Tonnara di Favignana, l’ultimo rais rivive in un libro «Come un mito greco, ha visto il suo mondo sparire»

«Trovo terrificante che la tradizione della tonnara e tutta la storia che c’è dietro possano essere cancellate. Sarebbe una grossa perdita per tutti, non solo per Favignana o per la Sicilia». Ecco perché Massimiliano Scudeletti, autore di L’ultimo rais di Favignana, Aiace alla spiaggia, ha deciso di mettere nero su bianco 70 anni di storia di Favignana e d’Italia. E ha scelto di farlo attraverso uno dei personaggi più noti in questo scenario, Gioacchino Cataldo, ultimo rais di Favignana scomparso il 21 luglio 2018.

Il libro – uscito il 5 luglio grazie alla casa editrice indipendente Bonfirraro editore – verrà presentato per la prima volta a Trapani il 10 luglio alle 21.30, nella sede dell’associazione culturale Museo Vivente di Custonaci. Il tour proseguirà poi a Marsala (12), Favignana (13), Marettimo (14) e Palermo (16).

«Questo progetto è il pagamento di un debito – spiega subito l’autore – nel senso che ho messo piede per la prima volta alle isole Egadi nel 2007 e non sapevo nulla della tonnara e della storia che c’è dietro. Entrando al museo Florio – che racconta della tonnara, dello stabilimento e di chi ci viveva – mi sono accorto di quanto fosse grave questa mia ignoranza». Per anni Scudeletti ha lavorato come documentarista, concentrandosi sul mondo del lavoro. «Non avevo mai visto una tale dignità e una tale fierezza del lavoro e ne sono rimasto affascinato. Anzi ammaliato, proprio come il pesce che rimane nella rete della tonnara».

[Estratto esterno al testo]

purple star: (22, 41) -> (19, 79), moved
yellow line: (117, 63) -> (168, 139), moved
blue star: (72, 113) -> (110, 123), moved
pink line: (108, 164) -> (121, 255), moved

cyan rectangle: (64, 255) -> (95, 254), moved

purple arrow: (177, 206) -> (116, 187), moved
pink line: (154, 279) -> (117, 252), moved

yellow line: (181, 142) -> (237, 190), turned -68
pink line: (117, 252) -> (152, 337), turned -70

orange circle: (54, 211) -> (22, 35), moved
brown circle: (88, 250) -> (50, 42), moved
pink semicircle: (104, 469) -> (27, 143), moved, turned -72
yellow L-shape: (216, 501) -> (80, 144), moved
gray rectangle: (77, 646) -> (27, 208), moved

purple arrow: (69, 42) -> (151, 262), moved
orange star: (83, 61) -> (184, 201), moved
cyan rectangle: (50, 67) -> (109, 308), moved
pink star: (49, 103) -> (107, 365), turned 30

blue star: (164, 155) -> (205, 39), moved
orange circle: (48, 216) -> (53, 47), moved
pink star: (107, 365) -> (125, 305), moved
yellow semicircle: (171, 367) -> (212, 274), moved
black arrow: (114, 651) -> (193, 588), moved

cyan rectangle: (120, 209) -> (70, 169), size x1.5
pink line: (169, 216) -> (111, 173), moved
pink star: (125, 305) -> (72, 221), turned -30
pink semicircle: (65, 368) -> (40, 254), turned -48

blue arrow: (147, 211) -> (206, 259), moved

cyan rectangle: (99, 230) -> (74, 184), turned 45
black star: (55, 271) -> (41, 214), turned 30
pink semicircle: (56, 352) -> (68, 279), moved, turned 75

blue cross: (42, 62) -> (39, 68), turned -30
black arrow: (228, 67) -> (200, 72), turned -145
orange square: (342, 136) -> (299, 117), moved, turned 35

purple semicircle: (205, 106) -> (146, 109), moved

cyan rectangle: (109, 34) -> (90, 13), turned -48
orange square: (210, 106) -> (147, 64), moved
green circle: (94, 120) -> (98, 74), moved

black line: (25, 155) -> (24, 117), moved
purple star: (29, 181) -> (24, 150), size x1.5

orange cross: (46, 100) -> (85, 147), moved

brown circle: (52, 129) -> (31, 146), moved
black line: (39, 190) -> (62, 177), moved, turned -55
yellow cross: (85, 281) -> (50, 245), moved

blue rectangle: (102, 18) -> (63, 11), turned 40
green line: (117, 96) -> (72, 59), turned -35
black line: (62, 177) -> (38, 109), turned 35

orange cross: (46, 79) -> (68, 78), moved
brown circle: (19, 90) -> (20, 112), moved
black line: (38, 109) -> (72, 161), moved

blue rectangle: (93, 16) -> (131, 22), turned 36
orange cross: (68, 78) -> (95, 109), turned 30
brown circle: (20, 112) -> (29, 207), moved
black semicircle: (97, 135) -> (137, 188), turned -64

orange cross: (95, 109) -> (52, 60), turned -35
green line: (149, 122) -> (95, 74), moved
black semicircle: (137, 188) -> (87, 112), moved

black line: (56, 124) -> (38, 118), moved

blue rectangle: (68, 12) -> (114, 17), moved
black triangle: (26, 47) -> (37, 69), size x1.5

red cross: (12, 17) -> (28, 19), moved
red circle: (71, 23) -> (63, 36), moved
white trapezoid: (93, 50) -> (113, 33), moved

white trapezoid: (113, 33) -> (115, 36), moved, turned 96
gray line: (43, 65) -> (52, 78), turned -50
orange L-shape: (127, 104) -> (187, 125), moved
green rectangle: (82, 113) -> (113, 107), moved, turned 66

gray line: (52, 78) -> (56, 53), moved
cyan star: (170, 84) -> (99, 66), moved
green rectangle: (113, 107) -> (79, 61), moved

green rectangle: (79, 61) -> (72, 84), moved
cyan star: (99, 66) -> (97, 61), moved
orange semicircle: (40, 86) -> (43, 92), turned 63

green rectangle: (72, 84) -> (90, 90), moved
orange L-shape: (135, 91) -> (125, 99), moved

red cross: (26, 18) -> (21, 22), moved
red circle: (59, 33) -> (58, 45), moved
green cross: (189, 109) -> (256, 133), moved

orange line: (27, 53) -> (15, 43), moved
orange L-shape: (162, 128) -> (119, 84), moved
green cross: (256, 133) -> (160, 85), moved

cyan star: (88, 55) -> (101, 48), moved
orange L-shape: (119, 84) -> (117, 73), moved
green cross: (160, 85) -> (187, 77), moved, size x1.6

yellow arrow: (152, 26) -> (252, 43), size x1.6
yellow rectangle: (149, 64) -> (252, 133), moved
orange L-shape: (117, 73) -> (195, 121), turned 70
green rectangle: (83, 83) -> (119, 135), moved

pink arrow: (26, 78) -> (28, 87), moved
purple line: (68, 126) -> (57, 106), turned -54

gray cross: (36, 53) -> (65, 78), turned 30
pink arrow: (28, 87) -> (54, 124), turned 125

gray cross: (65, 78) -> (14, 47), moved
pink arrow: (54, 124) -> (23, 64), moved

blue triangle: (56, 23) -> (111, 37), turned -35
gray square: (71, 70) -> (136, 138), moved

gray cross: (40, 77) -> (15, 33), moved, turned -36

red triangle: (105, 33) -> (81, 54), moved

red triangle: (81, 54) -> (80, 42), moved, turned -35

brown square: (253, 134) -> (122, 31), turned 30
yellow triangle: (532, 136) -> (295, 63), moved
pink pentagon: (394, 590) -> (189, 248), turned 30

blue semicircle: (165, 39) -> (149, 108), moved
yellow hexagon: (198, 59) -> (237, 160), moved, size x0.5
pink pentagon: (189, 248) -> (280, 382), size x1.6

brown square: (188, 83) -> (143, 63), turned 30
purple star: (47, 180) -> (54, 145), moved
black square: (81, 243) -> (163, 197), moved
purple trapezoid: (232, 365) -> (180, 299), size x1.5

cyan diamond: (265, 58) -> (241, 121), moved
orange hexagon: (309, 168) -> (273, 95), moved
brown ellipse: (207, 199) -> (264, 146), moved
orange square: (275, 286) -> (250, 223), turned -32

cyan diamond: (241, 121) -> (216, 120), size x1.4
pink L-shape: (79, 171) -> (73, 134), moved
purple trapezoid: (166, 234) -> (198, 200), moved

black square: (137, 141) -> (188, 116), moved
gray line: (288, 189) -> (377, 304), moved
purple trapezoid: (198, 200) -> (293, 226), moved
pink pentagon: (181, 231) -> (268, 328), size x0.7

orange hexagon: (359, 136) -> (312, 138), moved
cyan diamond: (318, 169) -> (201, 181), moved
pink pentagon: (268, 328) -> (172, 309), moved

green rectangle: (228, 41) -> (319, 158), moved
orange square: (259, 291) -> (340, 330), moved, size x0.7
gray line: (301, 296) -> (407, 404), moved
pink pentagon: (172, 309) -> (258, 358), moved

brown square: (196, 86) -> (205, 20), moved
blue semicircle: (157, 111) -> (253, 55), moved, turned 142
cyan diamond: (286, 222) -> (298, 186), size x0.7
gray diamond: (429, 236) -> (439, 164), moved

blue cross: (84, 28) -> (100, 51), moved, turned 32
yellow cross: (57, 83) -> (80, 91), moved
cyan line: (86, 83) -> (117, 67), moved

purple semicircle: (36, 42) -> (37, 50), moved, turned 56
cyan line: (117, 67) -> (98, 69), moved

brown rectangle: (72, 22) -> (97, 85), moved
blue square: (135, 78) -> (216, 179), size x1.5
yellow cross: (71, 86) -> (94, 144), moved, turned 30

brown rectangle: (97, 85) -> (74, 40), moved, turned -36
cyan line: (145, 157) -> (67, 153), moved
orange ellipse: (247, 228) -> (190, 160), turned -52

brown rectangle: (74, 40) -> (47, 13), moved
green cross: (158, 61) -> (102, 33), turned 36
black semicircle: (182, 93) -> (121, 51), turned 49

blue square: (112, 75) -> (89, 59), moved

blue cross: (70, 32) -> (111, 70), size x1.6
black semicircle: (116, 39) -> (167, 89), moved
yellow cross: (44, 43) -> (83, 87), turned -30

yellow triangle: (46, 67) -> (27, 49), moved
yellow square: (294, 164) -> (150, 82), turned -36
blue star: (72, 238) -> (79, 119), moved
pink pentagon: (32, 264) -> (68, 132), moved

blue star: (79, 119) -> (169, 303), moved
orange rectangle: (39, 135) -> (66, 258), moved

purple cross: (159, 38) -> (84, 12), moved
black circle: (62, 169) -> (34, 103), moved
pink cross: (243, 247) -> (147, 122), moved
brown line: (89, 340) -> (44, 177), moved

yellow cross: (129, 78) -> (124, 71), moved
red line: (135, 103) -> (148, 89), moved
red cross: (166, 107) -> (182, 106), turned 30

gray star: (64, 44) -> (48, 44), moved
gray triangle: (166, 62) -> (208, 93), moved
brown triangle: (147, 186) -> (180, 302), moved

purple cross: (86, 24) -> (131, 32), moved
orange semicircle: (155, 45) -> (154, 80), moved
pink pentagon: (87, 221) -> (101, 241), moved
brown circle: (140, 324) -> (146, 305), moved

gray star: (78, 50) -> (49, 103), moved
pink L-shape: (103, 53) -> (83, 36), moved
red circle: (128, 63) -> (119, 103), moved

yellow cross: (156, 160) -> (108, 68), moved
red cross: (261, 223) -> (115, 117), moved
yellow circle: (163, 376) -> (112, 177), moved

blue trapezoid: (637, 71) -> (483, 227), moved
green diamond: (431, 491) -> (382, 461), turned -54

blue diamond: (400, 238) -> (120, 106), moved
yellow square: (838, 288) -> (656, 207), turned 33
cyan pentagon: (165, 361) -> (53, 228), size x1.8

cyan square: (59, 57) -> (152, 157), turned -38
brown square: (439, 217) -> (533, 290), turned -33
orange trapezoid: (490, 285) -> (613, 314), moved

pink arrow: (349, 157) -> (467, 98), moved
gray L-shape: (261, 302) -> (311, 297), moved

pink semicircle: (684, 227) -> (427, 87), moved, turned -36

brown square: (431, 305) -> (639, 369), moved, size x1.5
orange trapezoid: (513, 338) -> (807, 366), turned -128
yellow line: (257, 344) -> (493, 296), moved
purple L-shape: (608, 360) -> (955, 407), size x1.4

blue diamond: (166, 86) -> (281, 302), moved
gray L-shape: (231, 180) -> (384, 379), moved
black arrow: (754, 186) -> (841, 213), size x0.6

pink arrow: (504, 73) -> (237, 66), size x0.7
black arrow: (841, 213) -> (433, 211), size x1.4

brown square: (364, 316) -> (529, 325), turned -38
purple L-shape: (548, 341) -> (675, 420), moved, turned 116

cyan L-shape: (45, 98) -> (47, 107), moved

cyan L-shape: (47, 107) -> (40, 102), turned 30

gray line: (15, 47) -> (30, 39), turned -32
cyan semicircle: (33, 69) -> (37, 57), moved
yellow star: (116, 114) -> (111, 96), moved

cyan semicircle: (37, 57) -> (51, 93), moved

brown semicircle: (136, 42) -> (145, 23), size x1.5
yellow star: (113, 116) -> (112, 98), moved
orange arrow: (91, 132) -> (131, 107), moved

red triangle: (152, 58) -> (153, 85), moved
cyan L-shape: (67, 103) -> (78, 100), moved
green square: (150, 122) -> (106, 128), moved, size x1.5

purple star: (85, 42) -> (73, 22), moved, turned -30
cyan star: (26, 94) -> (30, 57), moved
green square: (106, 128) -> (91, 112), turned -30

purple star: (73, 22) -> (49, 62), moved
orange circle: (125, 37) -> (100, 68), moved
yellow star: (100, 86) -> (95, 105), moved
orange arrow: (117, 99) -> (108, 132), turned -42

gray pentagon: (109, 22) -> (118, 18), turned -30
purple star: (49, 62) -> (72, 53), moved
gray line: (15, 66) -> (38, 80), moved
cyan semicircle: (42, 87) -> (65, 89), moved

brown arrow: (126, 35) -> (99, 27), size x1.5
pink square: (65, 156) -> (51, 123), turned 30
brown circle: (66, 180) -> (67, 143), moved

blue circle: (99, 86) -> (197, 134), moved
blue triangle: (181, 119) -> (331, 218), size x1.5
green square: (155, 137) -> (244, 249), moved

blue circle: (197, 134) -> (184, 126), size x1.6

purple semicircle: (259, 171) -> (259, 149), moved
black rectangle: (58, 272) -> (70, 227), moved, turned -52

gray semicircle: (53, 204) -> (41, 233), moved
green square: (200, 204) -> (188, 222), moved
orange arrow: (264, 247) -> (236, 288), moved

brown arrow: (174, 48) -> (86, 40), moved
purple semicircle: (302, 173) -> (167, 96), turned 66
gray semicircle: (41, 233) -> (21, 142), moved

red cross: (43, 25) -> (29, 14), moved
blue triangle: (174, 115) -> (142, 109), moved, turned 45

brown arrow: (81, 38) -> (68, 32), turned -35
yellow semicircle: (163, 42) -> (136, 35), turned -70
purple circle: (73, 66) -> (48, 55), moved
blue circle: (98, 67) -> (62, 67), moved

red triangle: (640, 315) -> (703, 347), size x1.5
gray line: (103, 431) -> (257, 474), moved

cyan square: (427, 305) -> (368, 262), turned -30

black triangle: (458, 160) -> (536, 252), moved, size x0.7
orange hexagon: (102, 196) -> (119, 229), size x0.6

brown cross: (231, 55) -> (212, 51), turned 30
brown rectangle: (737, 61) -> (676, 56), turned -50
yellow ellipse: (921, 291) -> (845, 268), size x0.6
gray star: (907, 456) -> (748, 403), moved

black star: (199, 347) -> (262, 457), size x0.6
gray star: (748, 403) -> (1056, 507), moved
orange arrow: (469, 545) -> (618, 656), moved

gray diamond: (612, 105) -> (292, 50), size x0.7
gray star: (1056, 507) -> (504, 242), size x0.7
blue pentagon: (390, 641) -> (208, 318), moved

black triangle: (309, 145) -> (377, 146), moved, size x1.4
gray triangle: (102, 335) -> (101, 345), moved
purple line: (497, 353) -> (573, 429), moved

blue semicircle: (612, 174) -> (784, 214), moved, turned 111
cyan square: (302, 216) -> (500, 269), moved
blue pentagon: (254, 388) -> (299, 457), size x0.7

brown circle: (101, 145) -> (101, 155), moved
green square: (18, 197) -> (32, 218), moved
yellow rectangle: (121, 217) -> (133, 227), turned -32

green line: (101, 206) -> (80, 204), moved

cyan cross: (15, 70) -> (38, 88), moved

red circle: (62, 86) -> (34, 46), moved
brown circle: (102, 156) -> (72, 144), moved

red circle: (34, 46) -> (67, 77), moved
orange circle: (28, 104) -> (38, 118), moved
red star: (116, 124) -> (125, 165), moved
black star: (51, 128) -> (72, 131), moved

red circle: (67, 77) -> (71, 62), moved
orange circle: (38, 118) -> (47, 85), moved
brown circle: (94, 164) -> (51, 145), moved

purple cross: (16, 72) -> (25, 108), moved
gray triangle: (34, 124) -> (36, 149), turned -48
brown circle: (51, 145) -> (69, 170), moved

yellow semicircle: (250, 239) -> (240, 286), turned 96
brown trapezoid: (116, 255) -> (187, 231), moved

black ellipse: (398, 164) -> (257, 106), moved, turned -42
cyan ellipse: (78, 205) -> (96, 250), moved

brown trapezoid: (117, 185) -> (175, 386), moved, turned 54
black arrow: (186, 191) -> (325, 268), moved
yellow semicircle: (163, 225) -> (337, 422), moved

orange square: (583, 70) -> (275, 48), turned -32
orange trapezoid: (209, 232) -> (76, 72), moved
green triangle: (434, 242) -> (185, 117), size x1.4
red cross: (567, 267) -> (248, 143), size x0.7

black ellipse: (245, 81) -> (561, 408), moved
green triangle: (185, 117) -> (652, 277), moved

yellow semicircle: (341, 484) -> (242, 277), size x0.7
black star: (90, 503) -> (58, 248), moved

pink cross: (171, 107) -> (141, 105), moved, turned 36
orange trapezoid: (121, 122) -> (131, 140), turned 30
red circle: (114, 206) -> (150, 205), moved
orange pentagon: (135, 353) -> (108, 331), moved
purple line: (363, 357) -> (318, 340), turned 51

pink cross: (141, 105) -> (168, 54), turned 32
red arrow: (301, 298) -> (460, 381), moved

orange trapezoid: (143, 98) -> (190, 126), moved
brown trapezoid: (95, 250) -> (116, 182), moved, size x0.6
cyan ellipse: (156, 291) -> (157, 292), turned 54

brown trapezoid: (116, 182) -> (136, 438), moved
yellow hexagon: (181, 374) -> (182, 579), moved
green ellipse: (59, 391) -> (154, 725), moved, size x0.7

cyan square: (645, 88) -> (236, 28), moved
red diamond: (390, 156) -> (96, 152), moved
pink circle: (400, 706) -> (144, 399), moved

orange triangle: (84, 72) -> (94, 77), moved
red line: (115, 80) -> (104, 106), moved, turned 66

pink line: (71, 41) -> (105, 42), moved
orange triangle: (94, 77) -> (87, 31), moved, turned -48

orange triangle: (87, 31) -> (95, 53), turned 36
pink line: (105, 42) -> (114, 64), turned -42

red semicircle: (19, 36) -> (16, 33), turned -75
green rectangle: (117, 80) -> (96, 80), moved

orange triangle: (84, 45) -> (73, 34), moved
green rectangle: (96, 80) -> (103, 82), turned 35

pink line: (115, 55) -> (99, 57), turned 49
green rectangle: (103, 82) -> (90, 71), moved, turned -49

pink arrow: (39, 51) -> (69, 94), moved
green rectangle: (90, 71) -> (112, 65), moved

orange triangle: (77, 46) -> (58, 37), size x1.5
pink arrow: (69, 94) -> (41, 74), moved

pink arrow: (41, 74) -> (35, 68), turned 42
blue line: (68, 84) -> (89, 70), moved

E proprio attorno al lavoro nella tonnara e agli antichi mestieri di Favignana ruota il romanzo di Scudeletti. «Più ci entravo dentro e più ero rapito dalle figure dei grandi rais, dalla pesca del tonno e dal vecchio lavoro dei cavatori di tufo; uno dei rari casi in cui le ferite incise nella terra si sono tramutate in bellezza. Dimostrando la forza di una terra». Ma anche di un uomo.

«Cosa potevo dire io, fiorentino, sulla tonnara e su tutto questo? Poco, soprattutto dopo aver letto scrittori che ne hanno parlato molto bene». Un particolare, però, lo ha colpito forse più di tutti, ricordandogli per certi versi la tragedia greca: la storia di Gioacchino Cataldo, che diventa rais solo per vedere il suo mondo sparire, perché con lui chiude la tonnara. «È una storia affascinante e terribile, che mescola storia antica e moderna, la leggenda con l’epica». Ed era questo che voleva raccontare, non una biografia. Anche perché Gioacchino Cataldo è una di quelle personalità difficili da contenere dentro le parole: cerchi l’uomo e trovi il mito, affronti il mito e t’imbatti nel bambino e poi nel ragazzo che si allontana da Favignana per farvi ritorno dopo anni di emigrazione in Germania.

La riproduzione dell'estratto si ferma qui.